The temperature is about five below zero, which isn’t unusual for an Anchorage winter. Even though we’re hard by Cook Inlet, it still gets chilly in the winter.
This hasn’t been an ordinary winter, though. We’ve had hardly any snow and temperatures in the 30s and even the low 40s, which is just against God. When it finally started snowing the other day even non-skiers like me were greatly relieved.
But apparently my blood has thinned, because as the thermometer settled toward the zero mark I was unreasonably cold. Wool socks weren’t keeping my feet warm. A fleece layer was necessary even in the car. I considered pulling out the long johns and maybe even zipping my coat.
Clearly what was needed was a mess of beans.
My mom, who was originally from Tennessee, used the phrase “a mess” to describe not just an untidy room but also a big batch of something good. So did a former co-worker, who once spoke of a hunger for a “mess of beans.”

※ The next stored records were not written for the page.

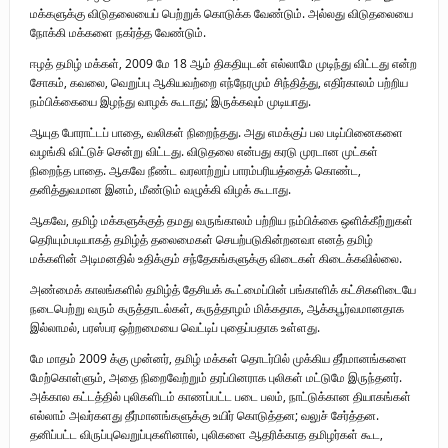
மக்களுக்கு விடுதலையைப் பெற்றுக் கொடுக்க வேண்டும். அல்லது விடுதலையை
நோக்கி மக்களை நகர்த்த வேண்டும்.
ஈழத் தமிழ் மக்கள், 2009 மே 18 ஆம் திகதியுடன் எல்லாமே முடிந்து விட்டது என்ற
சோகம், கவலை, வெறுப்பு ஆகியவற்றை எந்நேரமும் சிந்தித்து, எதிர்காலம் பற்றிய
நம்பிக்கையை இழந்து வாழக் கூடாது; இருக்கவும் முடியாது.
ஆயுத போராட்டப் பாதை, வலிகள் நிறைந்தது. அது எமக்குப் பல படிப்பினைகளை
வழங்கி விட்டுச் சென்று விட்டது. விடுதலை என்பது கரடு முரடான முட்கள்
நிறைந்த பாதை. ஆகவே நீண்ட வரலாற்றுப் பாரம்பரியத்தைக் கொண்ட,
தனித்துவமான இனம், மீண்டும் வழுக்கி விழக் கூடாது.
ஆகவே, தமிழ் மக்களுக்குத் தமது வருங்காலம் பற்றிய நம்பிக்கை ஒளிக்கீற்றுகள்
தெரியும்படியாகத் தமிழ்த் தலைமைகள் செயற்படுகின்றனவா எனத் தமிழ்
மக்களின் அடிமனதில் உதிக்கும் சந்தேகங்களுக்கு விடைகள் கிடைக்கவில்லை.
அண்மைக் காலங்களில் தமிழ்த் தேசியக் கூட்மைப்பின் பங்காளிக் கட்சிகளிடையே
நடைபெற்று வரும் கருத்தாடல்கள், கருத்தாழம் மிக்கதாக, ஆக்கபூர்வமானதாக
இல்லாமல், பரஸ்பர ஒற்றமையை வெட்டிப் புதைப்பதாக உள்ளது.
மே மாதம் 2009 க்கு முன்னர், தமிழ் மக்கள் தொடர்பில் முக்கிய தீர்மானங்களை
மேற்கொள்ளும், அதை நிறைவேற்றும் தரப்பினராக புலிகள் மட்டுமே இருந்தனர்.
அக்கால கட்டத்தில் புலிகளிடம் காணப்பட்ட படை பலம், நாட்டுக்கான தியாகங்கள்
எல்லாம் அவர்களது தீர்மானங்களுக்கு உயிர் கொடுத்தன; வலுச் சேர்த்தன.
தனிப்பட்ட விருப்புவெறுப்புகளினால், புலிகளை ஆதரிக்காத தமிழர்கள் கூட,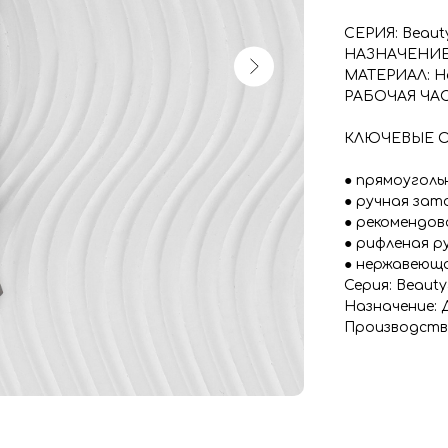
СЕРИЯ: Beaut
НАЗНАЧЕНИЕ:
МАТЕРИАЛ: Н
РАБОЧАЯ ЧАСТ
КЛЮЧЕВЫЕ 
● прямоуголь
● ручная зат
● рекомендов
● рифленая р
● нержавеюща
Серия: Beaut
Назначение: 
Производств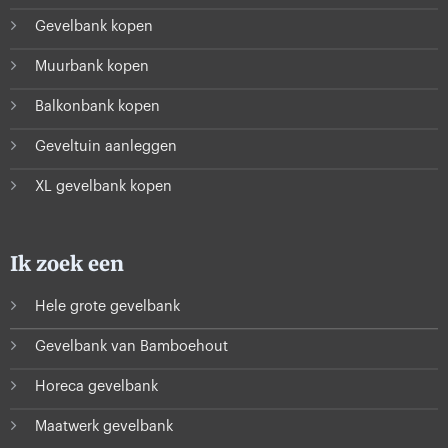
Gevelbank kopen
Muurbank kopen
Balkonbank kopen
Geveltuin aanleggen
XL gevelbank kopen
Ik zoek een
Hele grote gevelbank
Gevelbank van Bamboehout
Horeca gevelbank
Maatwerk gevelbank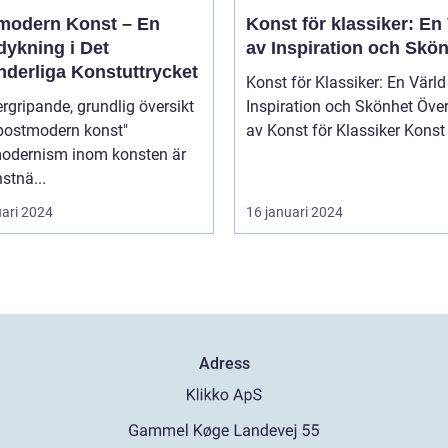
modern Konst – En
Konst för klassiker: En
dykning i Det
av Inspiration och Skö
nderliga Konstuttrycket
Konst för Klassiker: En Värld
rgripande, grundlig översikt
Inspiration och Skönhet Översikt
"postmodern konst"
av Konst för Klassik
odernism inom konsten är
stnä...
uari 2024
16 januari 2024
Adress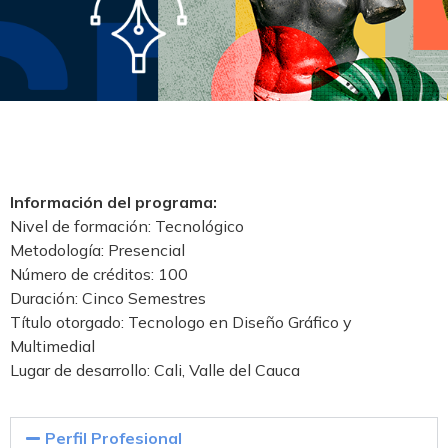
Información del programa:
Nivel de formación: Tecnológico
Metodología: Presencial
Número de créditos: 100
Duración: Cinco Semestres
Título otorgado: Tecnologo en Diseño Gráfico y
Multimedial
Lugar de desarrollo: Cali, Valle del Cauca
Perfil Profesional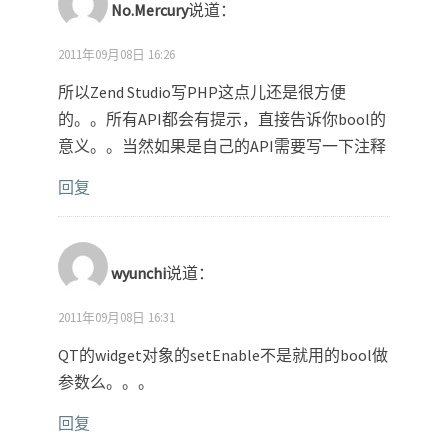
No.Mercury
说道：
2011年09月08日 16:26
所以Zend Studio写PHP这点儿还是很方便
的。。所有API都会有提示，直接告诉你bool的
意义。。当然如果是自己的API需要写一下注释
回复
wyunchi
说道：
2011年09月08日 16:31
QT的widget对象的setEnable不是就用的bool做
参数么。。。
回复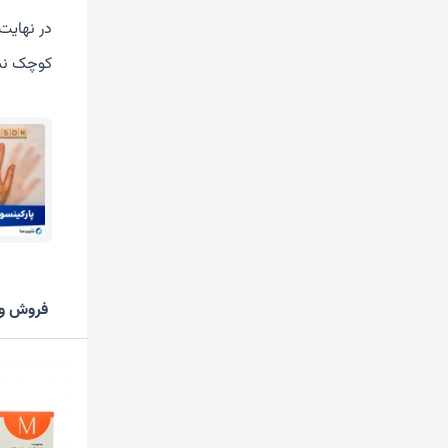
در نهایت
کوچک نبا
فروش وی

That’s why DF covered two cups of pintos with water when he got home Friday night. Below-zero weekend temps had been predicted and he wanted us to be ready.
Nourishing us twice
The next morning he took a large ham bone from the freezer and put it in the slow cooker with a little water. The two simmered for a couple of hours while we did chores and ran errands. Next DF strained the broth into a glass measuring cup and set it outdoors, then carved off all the ham scraps he could.
The scraps went back into the slow cooker along with the beans, some chopped onion and shredded carrot, two types of stock from the boiling bag, and seasonings. The ham juice came back indoors when the fat had solidified; the defatted stock went into the soup and the fat into the freezer.
To paraphrase Thoreau, that soup nourished us twice: when we ate it, obviously, but also throughout the day as its aroma perfumed the entire house. At 5:30 p.m. I baked cornbread (DF greased the skillet with some of that frozen ham fat) and the two of us sat down to what we considered the perfect winter supper.
The beans were perfectly tender and the broth was rich and meaty but not overly salty, with a touch of sweetness from whatever had been in the last boiling bag. A squirt from the mustard vinegar bottle perfectly complemented that slightly sugary note.
A dish that improves with time
As a single mom in Philadelphia the baby and I practically lived on Great Northern beans. No exaggeration: We’d eat it at least five or six times a week. Once I got married it was years before I could even think about bean soup.
During my more recent lean years (divorce debt, return to college), I ate a lot of pinto beans. In part that was because they were cheap, but it was also because they were easy to fix in the slow cooker and they lasted for days.
And now? DF and I make a pot of beans at least once a month, sometimes more often. They’re nourishing, they’re filling and, yes, they’re cheap. We also like the fact that they’re made with stuff that might otherwise have been thrown out: the bone from the ham, the kitchen scraps that turned into soup stock, and the dregs of mustard and brine from the “empty” pickle jar that combine to a savory seasoning.
Right now the slow cooker crock is sitting on the ledge of the fireplace insert. We plan to dip into it whenever we get hungry today; ditto the half-skillet of leftover cornbread. I’ve already had a bowl and can attest that yep, some things do get better after sitting in the fridge overnight.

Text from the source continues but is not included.